Resistance Bordering On Rebellion
Chapter 5 | Hild's Tale | A Serialised Historical Fiction Novel
This is Chapter 5 of Hild’s Tale, a historical fiction novel based on (though not tied to) real events that took place in the kingdom of the Northumbrians during the late seventh and early eighth centuries. Abbess Hild, or Saint Hild as she later became known, was a woman who defied social and political expectations to become one of the most powerful people - yes, people, not women - in seventh-century England. Despite this, she was sidelined in the major contemporary histories; this story aims to give back the spotlight she so rightly deserves.
🎙 Members can find the audio version of Chapter 5 at the top of this post.
Chapter 4 was the first in Hild’s own words, as Bede began read the autobiographical Life Abbess Æthelhild had given him. Hild described her experiences as a young child forced through baptism as a political move by her king, including her lack of understanding about what was happening.
📚 You can read all previous chapters at the link below.
Chapter 5
So the great abbess was an unwilling participant in her baptism, Bede wondered to himself.
He sat back in the chair he’d placed next to the hearth, Abbess Æthelhild’s book resting on his knee. It was a handsome object, its two wooden covers bound with taught, shiny leather embossed with dragon-like swirls and fastened with a glittering clasp at the end of a long cord. He ran his thumb across the deep grooves, picked at the edge of the lock with his nail.
Just a handful of pages in, Bede was already concerned by what he’d learnt.
He grasped his forehead, willing the lurking shadow of strain to leave.
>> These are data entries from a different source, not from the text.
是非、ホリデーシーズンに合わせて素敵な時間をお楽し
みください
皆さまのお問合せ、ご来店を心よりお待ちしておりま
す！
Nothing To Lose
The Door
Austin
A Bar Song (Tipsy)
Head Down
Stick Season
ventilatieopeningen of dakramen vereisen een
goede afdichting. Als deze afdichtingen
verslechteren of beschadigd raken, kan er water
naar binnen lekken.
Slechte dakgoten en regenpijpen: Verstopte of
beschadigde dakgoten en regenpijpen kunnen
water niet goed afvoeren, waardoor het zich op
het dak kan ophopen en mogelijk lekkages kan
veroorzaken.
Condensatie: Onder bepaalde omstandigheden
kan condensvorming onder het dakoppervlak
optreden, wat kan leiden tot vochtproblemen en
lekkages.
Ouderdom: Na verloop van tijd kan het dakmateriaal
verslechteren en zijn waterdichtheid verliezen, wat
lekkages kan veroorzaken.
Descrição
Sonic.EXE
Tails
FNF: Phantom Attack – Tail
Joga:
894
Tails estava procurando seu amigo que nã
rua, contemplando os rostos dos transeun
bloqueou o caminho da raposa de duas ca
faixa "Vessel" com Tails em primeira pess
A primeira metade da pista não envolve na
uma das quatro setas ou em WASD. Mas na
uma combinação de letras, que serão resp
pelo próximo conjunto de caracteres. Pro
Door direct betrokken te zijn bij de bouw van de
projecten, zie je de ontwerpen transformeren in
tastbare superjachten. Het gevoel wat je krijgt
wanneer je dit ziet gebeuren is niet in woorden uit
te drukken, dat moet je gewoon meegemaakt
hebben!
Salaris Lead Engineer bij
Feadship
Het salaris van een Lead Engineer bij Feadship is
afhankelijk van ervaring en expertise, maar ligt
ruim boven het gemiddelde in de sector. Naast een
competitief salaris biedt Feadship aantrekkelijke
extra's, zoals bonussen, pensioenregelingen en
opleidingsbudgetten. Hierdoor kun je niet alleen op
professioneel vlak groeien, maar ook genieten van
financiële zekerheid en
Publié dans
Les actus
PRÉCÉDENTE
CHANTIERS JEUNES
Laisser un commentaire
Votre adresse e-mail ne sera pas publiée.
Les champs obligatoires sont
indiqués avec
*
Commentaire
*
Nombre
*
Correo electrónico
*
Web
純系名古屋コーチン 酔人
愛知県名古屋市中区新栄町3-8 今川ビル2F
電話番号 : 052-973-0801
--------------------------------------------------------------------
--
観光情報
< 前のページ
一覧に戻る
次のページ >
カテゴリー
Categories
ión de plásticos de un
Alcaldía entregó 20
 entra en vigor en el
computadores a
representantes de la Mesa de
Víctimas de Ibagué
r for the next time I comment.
Growing up in the monastery at Monkwearmouth, some sixty miles away and sixty years past, Bede had been taught that Abbess Hild of Whitby was a model of godly living to which all could aspire, male or female. She had trained kings and bishops; arbitrated disputes between kingdoms and religious factions; built this illustrious monastery with all its reputation for craft production and learning.
But she says she didn’t understand her baptism. And that her father was a pagan.
He could barely bring himself to say the word, even in his mind.
Pagan.
He read the passage again.
My father however, despite his outward act of obedience to the king’s will, continued to make offerings to Woden, Thunor, and the rest at the little shrine he kept at the spring beneath the edge, ignoring the altar the king had forced him to raise to Jesus.
There it was, in the abbess’s own hand.
Ignoring the altar the king had forced him to raise to Jesus.
Hild’s home was pagan.
They ignored Jesus.
He rubbed his brow again.
She was one of the greatest Christian figures of the previous century…
He couldn’t reconcile it in his mind.
Was everything he’d been taught about her a lie? Was he on a fool’s errand, seeking to learn about her life so that he could include her in the Ecclesiastical History of the English People he was writing?
Bede walked across to the low table placed underneath the small unglazed window, leaving the Life on his chair. Hands trembling, mind whirring, he poured a glass of wine from the jug, drinking slowly and deeply, hand on his hip. He stared for a long time at the trails of green glass that ran down the sides of the cup, studying the little bubbles punctuating the otherwise perfect item. He breathed steadily through his nose, knowing that he needed to be calm if he was to make sense of it all.
Jaw set, he placed the glass back on the table and strode back to his chair, taking a deep breath before he picked up the book once more.
Dear Lord, Saviour, please, protect my heart and mind.
He crossed himself, and sat down to read the next chapter.